On April 17, 2014, Defendant filed a pro se Amended Motion for Bill of Particulars (Doc. 40), a pro se Motion for Early Disclosure of Brady, Giglio, and Jencks materials (Doc. 41), and a pro se Motion for all grand jury testimony (Doc. 43). This was followed by Defendant's April 25, 2014 pro se Motion to Strike or Withdraw his Amended Motion for a Bill of Particulars (Doc. 40) pending the reverse proffer with the Government. (Doc. 53). That same day, Defendant filed a pro se motion for affidavits (Doc. 54), which was mooted by the Government's response wherein it agreed to provide the affidavits for email accounts (Doc. 56). On April 28, 2014, the Government responded to the pro se Motion to Strike or Withdraw his Amended Motion for a Bill of Particulars (Doc. 53), indicating that a reverse proffer had been offered and that, while not inclined to entertain a second reverse proffer session, it would leave the issue open. (Doc. 57).

On May 7, 2014, Defendant filed a pro se request for a Designation of Complex Case (Doc. 63) to which the Government agreed (Doc. 67). Defendant also filed a pro se Motion to Withdraw his pro se status in which he requested that the Court appoint counsel. (Doc. 64). It is noted that in this pleading Defendant agrees there was a prior Faretta hearing on April 14, 2014 and he acknowledges his prior request to proceed pro se with Sam Latham as stand-by counsel. The Government responded (Doc. 66) that it had no objection to appointment of new counsel but did not agree to appointment of "special counsel" of Defendant's choosing. United States v. Webster, 84 F.3d 1056, 1062-63 (8th Cir. 1996). Shortly thereafter, Attorney Sam Latham requested to withdraw from the case. (Doc. 68). In the Court's May 23, 2014 Order, it permitted Sam Latham to withdraw as counsel and appointed new counsel, Assistant Federal Public Defender Thomas Anderson, Esq. (Doc. 71). The Order also terminated the previously filed pending pro se motions (Docs. 40, 41, 43, 51, 52, 53, 63), subject to review and potential refiling by new counsel. (Doc. 71).

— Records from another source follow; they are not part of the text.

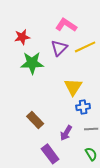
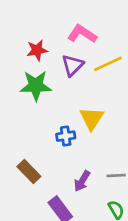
red star: (22, 37) -> (37, 50), moved
blue cross: (83, 107) -> (66, 136), moved
brown rectangle: (35, 120) -> (29, 171), moved

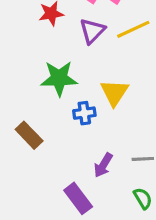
green star: (36, 86) -> (59, 78), moved
brown rectangle: (29, 171) -> (29, 135), moved

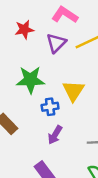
purple arrow: (103, 165) -> (55, 135), moved

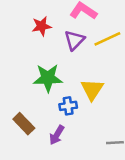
purple arrow: (55, 135) -> (57, 135), moved

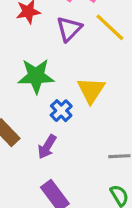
yellow line: (107, 39) -> (110, 27), turned 68
blue cross: (68, 106) -> (61, 111), turned -36

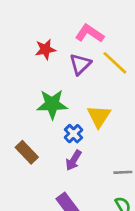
purple arrow: (47, 147) -> (73, 160), moved

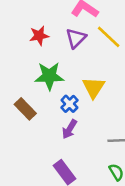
red star: (45, 49) -> (39, 36), moved
brown rectangle: (27, 152) -> (25, 109), moved

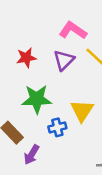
blue cross: (70, 104) -> (57, 127), turned 30
purple arrow: (70, 129) -> (32, 155), moved

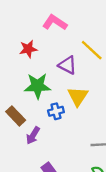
pink L-shape: (73, 30) -> (55, 22), moved
purple triangle: (64, 60) -> (68, 65), moved, turned -48

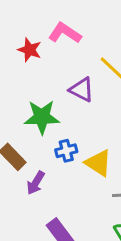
red star: (28, 49) -> (30, 50), moved, turned 30
yellow triangle: (78, 96) -> (98, 163), moved, turned -30

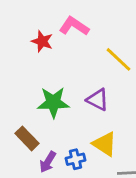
purple triangle: (82, 90) -> (98, 100), moved
blue cross: (66, 151) -> (75, 159), moved

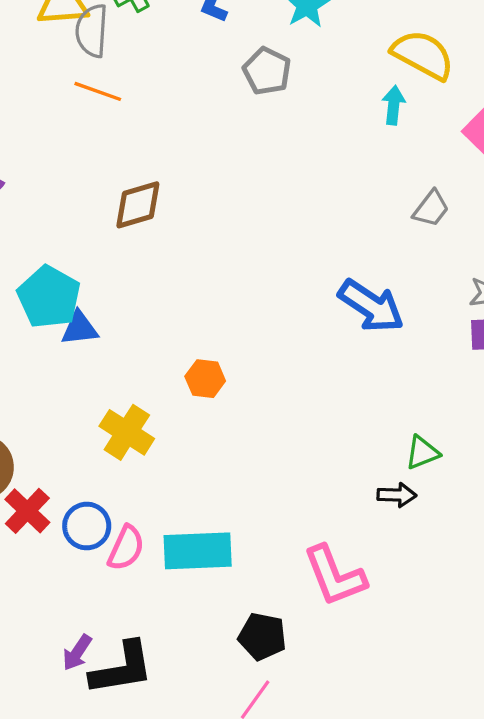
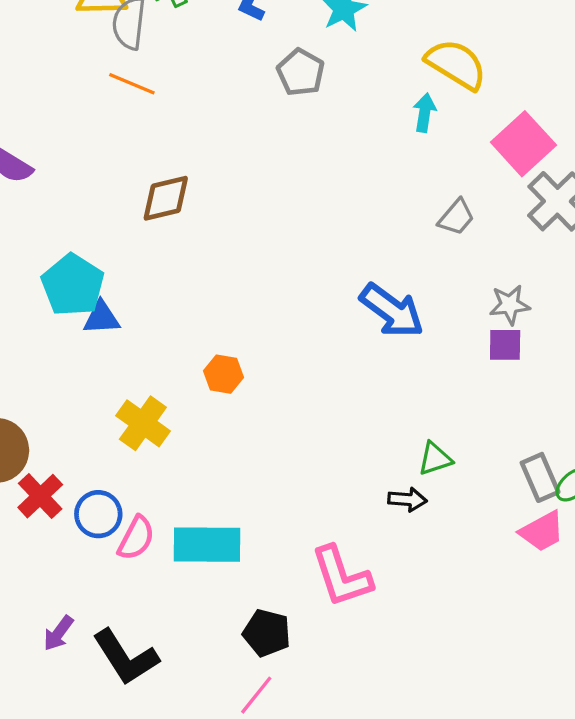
purple arrow: (77, 653) -> (59, 633), moved
black L-shape: (122, 668) -> (126, 657), turned 64

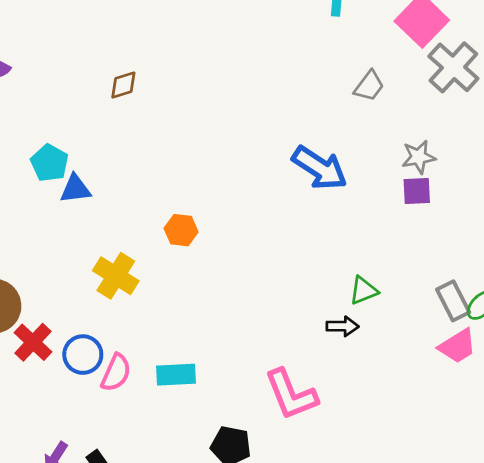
brown diamond: (166, 198) -> (123, 85), size x0.7
cyan pentagon: (73, 285) -> (50, 163), size x0.7
cyan rectangle: (207, 545) -> (176, 375), size x0.7

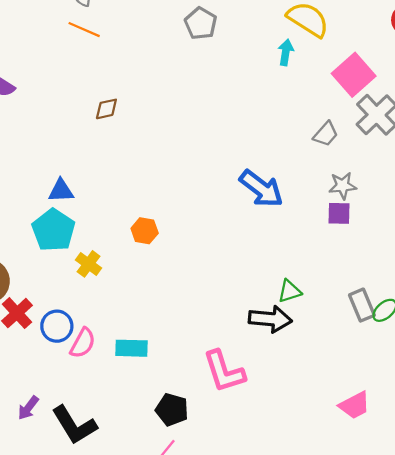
gray trapezoid: (369, 86) -> (326, 134), moved
cyan pentagon: (50, 163) -> (54, 230), moved, size x1.4
yellow cross: (116, 276) -> (89, 264), size x0.7
black arrow: (342, 326) -> (270, 319), size x1.6
pink trapezoid: (457, 346) -> (355, 405), moved

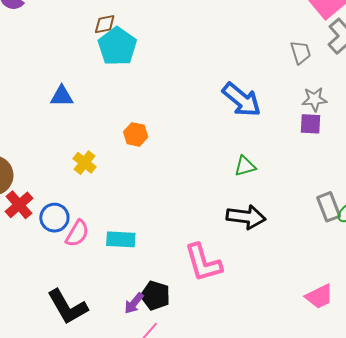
gray trapezoid: (326, 134) -> (301, 52), turned -60
cyan pentagon: (54, 230) -> (117, 46), moved
green triangle: (290, 291) -> (245, 166), moved
purple arrow: (28, 408) -> (134, 303), moved

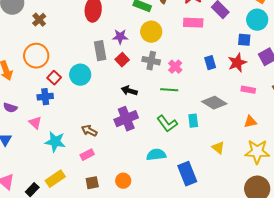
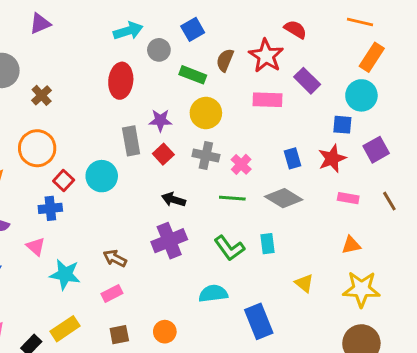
gray diamond: (214, 103) -> (284, 198), moved

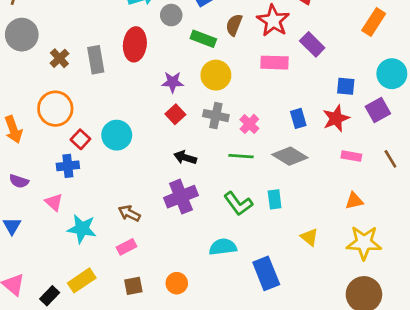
cyan circle: (361, 95) -> (392, 74), moved
gray rectangle: (131, 141) -> (96, 60), moved

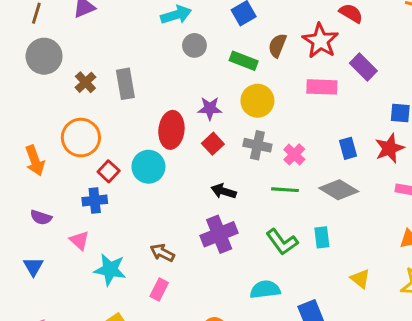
gray circle: (171, 15) -> (194, 45), moved
red ellipse: (135, 44) -> (171, 130), moved
pink rectangle: (126, 247) -> (159, 290), turned -36

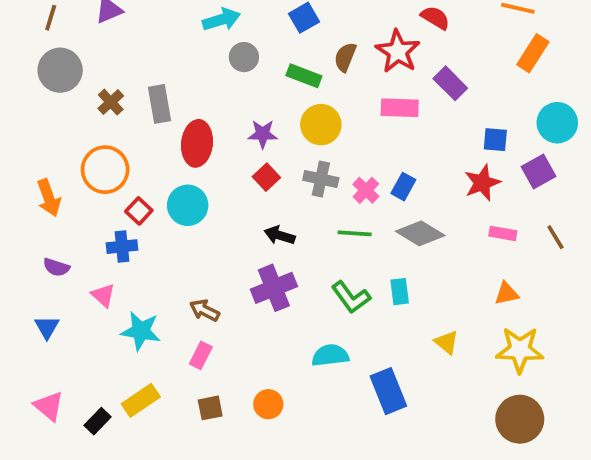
red ellipse: (171, 130) -> (197, 143), moved
blue rectangle: (348, 148) -> (403, 187), moved, turned 45

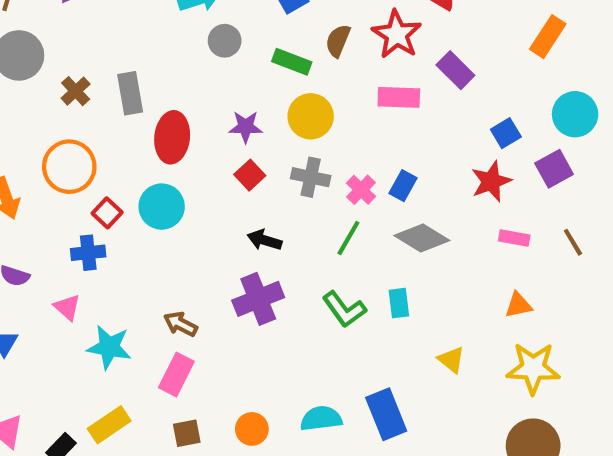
blue square: (495, 140) -> (506, 133), turned -36
green line: (355, 233) -> (348, 238), turned -64
pink rectangle: (201, 355) -> (176, 374), size x1.4
cyan semicircle: (330, 355) -> (321, 418), moved

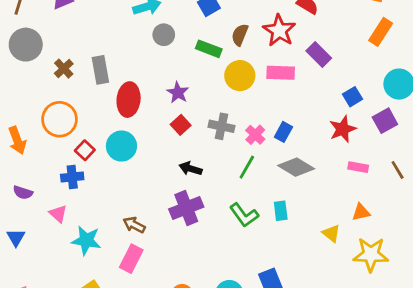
yellow circle: (311, 116) -> (240, 76), moved
purple star: (246, 127) -> (178, 92), turned 30
yellow triangle: (451, 360) -> (331, 233), moved

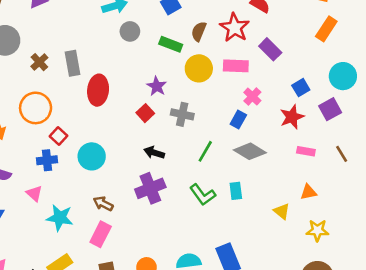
purple star: (178, 92) -> (157, 86), moved
pink cross: (255, 135) -> (252, 96), moved
cyan circle: (121, 146) -> (92, 156), moved
yellow star: (371, 254) -> (317, 230), size x0.7

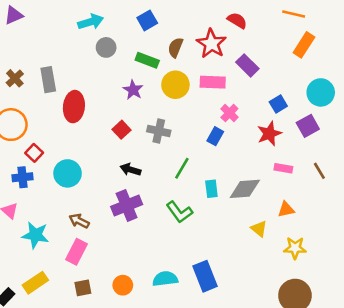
purple star: (157, 86) -> (133, 90), moved
gray diamond: (250, 151) -> (245, 189), moved, turned -36
cyan rectangle: (236, 191) -> (211, 189), moved

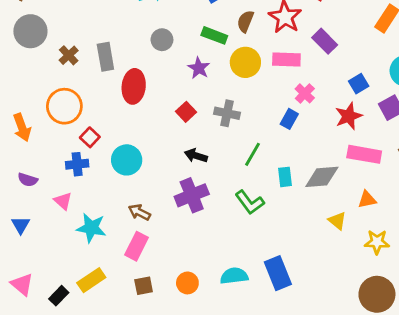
gray circle: (106, 47) -> (162, 40), moved
pink rectangle: (283, 168) -> (364, 154), size x1.6

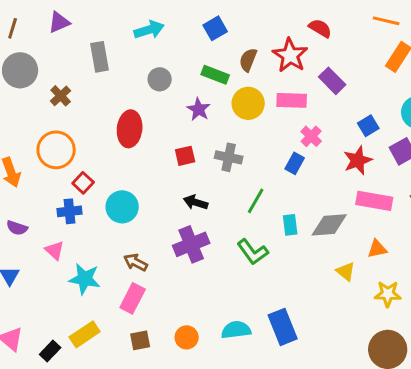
gray rectangle: (105, 57) -> (100, 57), moved
red square: (186, 112) -> (185, 156), turned 30

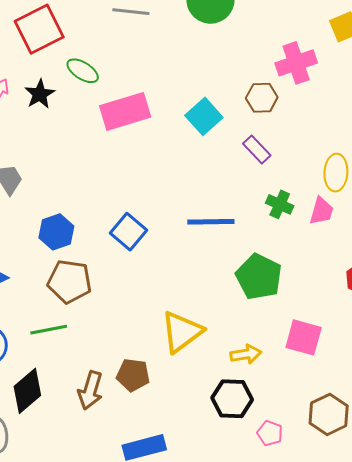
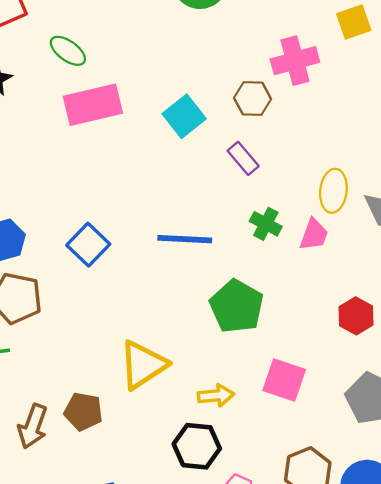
green ellipse: (83, 71) -> (68, 51), moved

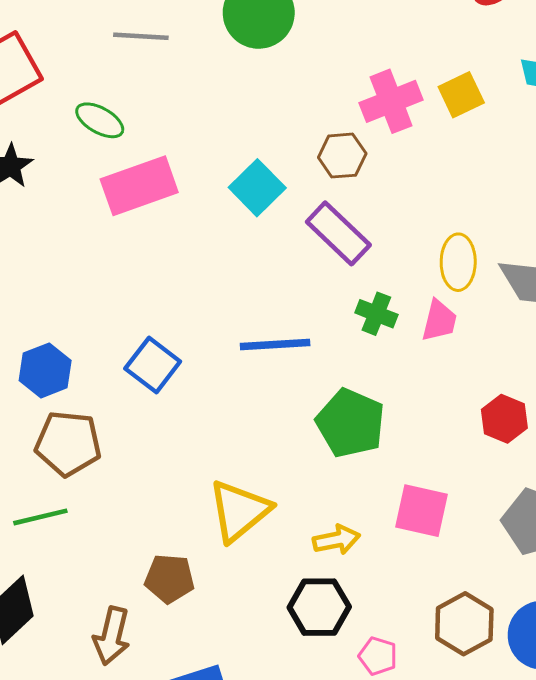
yellow square: (354, 22) -> (461, 95), moved
purple rectangle: (243, 158) -> (338, 233), size x1.5
brown arrow: (33, 426) -> (112, 636), moved

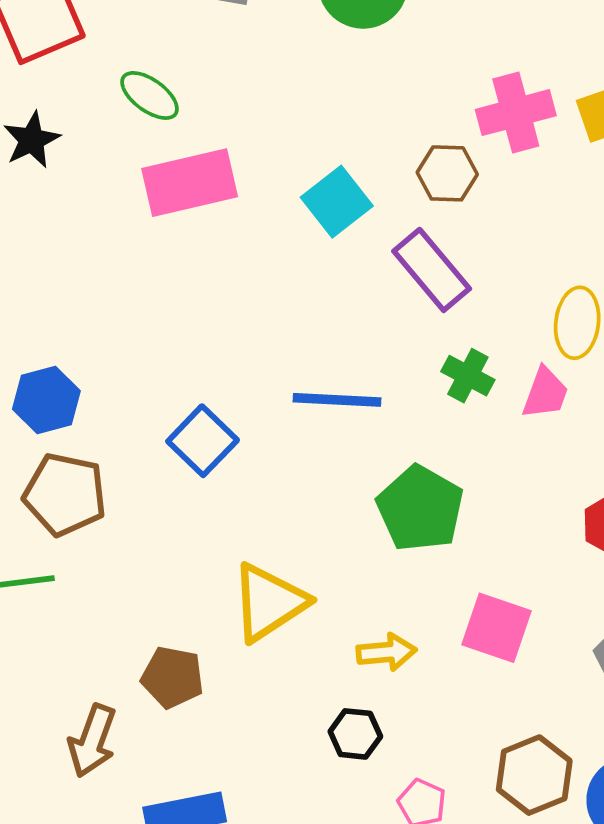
blue square: (153, 365) -> (203, 441), moved
black hexagon: (319, 607) -> (355, 734), size x0.7

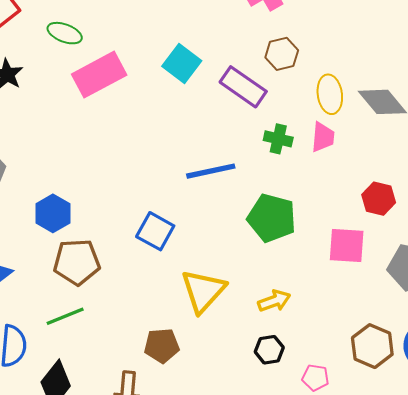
brown hexagon: (447, 173) -> (282, 54), moved
blue square: (203, 441) -> (155, 231), moved
pink square: (497, 628) -> (347, 245), moved

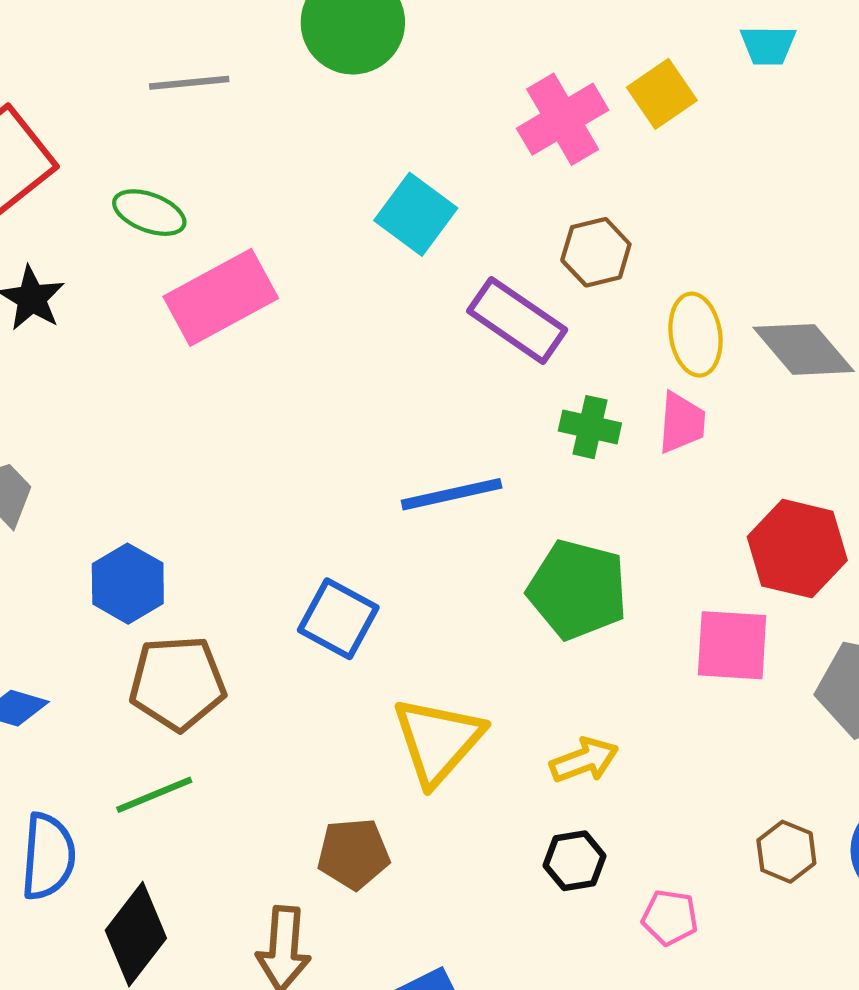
cyan square: (182, 64) -> (416, 214), moved
red hexagon: (379, 199) -> (797, 549), size x1.4
brown hexagon: (372, 346) -> (786, 852), size x0.7

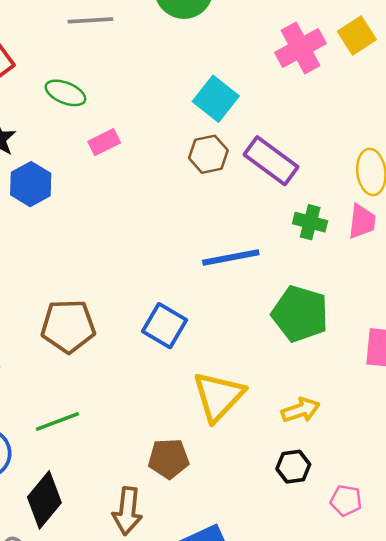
brown hexagon: (596, 252) -> (208, 154), moved
pink rectangle: (221, 297) -> (104, 142), size x0.5
blue hexagon: (128, 584) -> (31, 184), moved
brown pentagon: (177, 683) -> (68, 326), moved

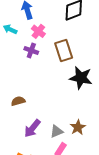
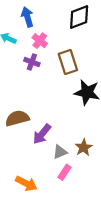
brown semicircle: (18, 101) -> (17, 118), size x1.5
purple arrow: (32, 128) -> (42, 134), moved

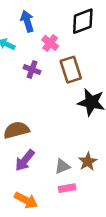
pink cross: (40, 41) -> (50, 43), moved
purple arrow: (42, 134) -> (25, 160), moved
pink rectangle: (64, 172) -> (67, 188), turned 48

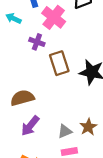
pink cross: (50, 43) -> (54, 17), size x1.5
brown rectangle: (71, 70) -> (59, 63), moved

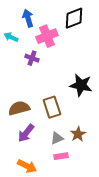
pink cross: (54, 17) -> (47, 36), turned 30
brown rectangle: (59, 63) -> (52, 107), moved

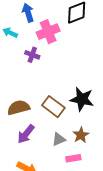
black star: (81, 85) -> (82, 99), moved
brown rectangle: (52, 107) -> (53, 107), turned -35
pink rectangle: (61, 156) -> (73, 158), moved

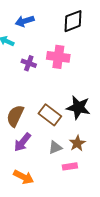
blue arrow: (28, 13) -> (25, 21), turned -90
pink cross: (48, 32) -> (58, 57), moved, turned 30
brown semicircle: (19, 108) -> (15, 116), turned -50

On July 24, 2014, Defendant resumed filing pro se motions despite being represented by counsel at the time. (See Docs. 73, 74). In Document 75, Defendant made a pro se request for leave of the Court to permit his father, a non-lawyer, to assist as co-counsel, which the Court denied on October 16, 2014 (Doc. 114, Pageld 1656- 57). United States v. Wheat, 486 U.S. 153, 159-60 (1988); United States v. Kelley, 539 F.2d 1199, 1202-03 (9th Cir. 1976).

On August 25, 2014, Defendant filed a pro se Motion for Miscellaneous Relief, which included asking the Chief Judge to review the trial court. (Doc. 80). After holding an on-the-record, in-person status conference, the Court denied the Motion for Miscellaneous Relief. (Doc. 82). In that August 28, 2014 Order, the Court also journalized conducting a second Faretta hearing during the August 26, 2014 status conference wherein Defendant elected, once again, to proceed pro se, this time with Tom Anderson as stand-by counsel. (Doc. 82; see also Doc. 83). That Order again satisfied all outstanding motions and the docket up to that point in time.

On September 5, 2014, Defendant filed a pro se motion seeking to disqualify the Judge. (Doc. 84). The Court denied that motion on September 15, 2014. (Doc. 93). In its Order, the Court also tabled the bench verses jury trial issue (Doc. 93), which was later decided on September 25, 2014 (see generally Doc. 101; see also Doc. 136, PageId 2016).

The Court's Order of October 17, 2014 clarified again for the record that Document 27 previously had been stricken by the Honorable W. Rice and issues regarding the witness list (Doc. 73) were granted in part and denied in part. (Doc. 111).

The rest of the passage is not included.